| What is needed |
Nothing in the data may be altered, so output all of it exactly.

»»

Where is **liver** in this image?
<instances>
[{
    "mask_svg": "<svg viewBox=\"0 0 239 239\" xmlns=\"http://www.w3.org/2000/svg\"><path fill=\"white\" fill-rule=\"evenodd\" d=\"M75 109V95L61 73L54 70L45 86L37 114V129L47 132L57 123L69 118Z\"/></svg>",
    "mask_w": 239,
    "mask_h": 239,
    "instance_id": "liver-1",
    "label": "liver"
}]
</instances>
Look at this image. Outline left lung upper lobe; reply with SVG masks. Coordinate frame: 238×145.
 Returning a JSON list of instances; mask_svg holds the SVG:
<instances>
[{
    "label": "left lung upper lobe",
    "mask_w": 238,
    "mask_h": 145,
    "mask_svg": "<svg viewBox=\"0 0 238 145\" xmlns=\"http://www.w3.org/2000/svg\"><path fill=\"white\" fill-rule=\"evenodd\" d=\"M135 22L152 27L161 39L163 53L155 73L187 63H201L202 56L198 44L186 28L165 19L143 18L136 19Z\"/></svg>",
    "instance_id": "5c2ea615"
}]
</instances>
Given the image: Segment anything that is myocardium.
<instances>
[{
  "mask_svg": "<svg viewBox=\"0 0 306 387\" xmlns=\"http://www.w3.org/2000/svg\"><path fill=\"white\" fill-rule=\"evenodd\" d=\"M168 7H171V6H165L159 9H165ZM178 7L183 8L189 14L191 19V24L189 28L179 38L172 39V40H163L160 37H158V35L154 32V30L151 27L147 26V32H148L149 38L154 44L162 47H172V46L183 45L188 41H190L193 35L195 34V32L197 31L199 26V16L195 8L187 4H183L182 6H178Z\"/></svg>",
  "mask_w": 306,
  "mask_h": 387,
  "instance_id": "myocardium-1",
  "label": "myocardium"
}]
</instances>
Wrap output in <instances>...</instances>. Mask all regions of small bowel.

««

| Task output |
Where is **liver** in this image?
<instances>
[{
    "mask_svg": "<svg viewBox=\"0 0 239 239\" xmlns=\"http://www.w3.org/2000/svg\"><path fill=\"white\" fill-rule=\"evenodd\" d=\"M75 109V95L61 73L54 70L45 86L37 114V129L47 132L57 123L69 118Z\"/></svg>",
    "mask_w": 239,
    "mask_h": 239,
    "instance_id": "liver-1",
    "label": "liver"
}]
</instances>
Look at this image. Outline left lung upper lobe; reply with SVG masks. Coordinate frame: 238×145.
 Returning a JSON list of instances; mask_svg holds the SVG:
<instances>
[{
    "label": "left lung upper lobe",
    "mask_w": 238,
    "mask_h": 145,
    "mask_svg": "<svg viewBox=\"0 0 238 145\" xmlns=\"http://www.w3.org/2000/svg\"><path fill=\"white\" fill-rule=\"evenodd\" d=\"M135 22L152 27L161 39L163 53L155 73L187 63H201L202 56L198 44L186 28L165 19L143 18L136 19Z\"/></svg>",
    "instance_id": "5c2ea615"
}]
</instances>
Given the image: Segment anything that is myocardium.
<instances>
[{
  "mask_svg": "<svg viewBox=\"0 0 306 387\" xmlns=\"http://www.w3.org/2000/svg\"><path fill=\"white\" fill-rule=\"evenodd\" d=\"M168 7H171V6H165L159 9H165ZM178 7L183 8L189 14L191 19V24L189 28L179 38L172 39V40H163L160 37H158V35L154 32V30L151 27L147 26V32H148L149 38L154 44L162 47H172V46L183 45L188 41H190L193 35L195 34V32L197 31L199 26V16L195 8L187 4H183L182 6H178Z\"/></svg>",
  "mask_w": 306,
  "mask_h": 387,
  "instance_id": "myocardium-1",
  "label": "myocardium"
}]
</instances>
Wrap output in <instances>...</instances>. Mask all regions of small bowel.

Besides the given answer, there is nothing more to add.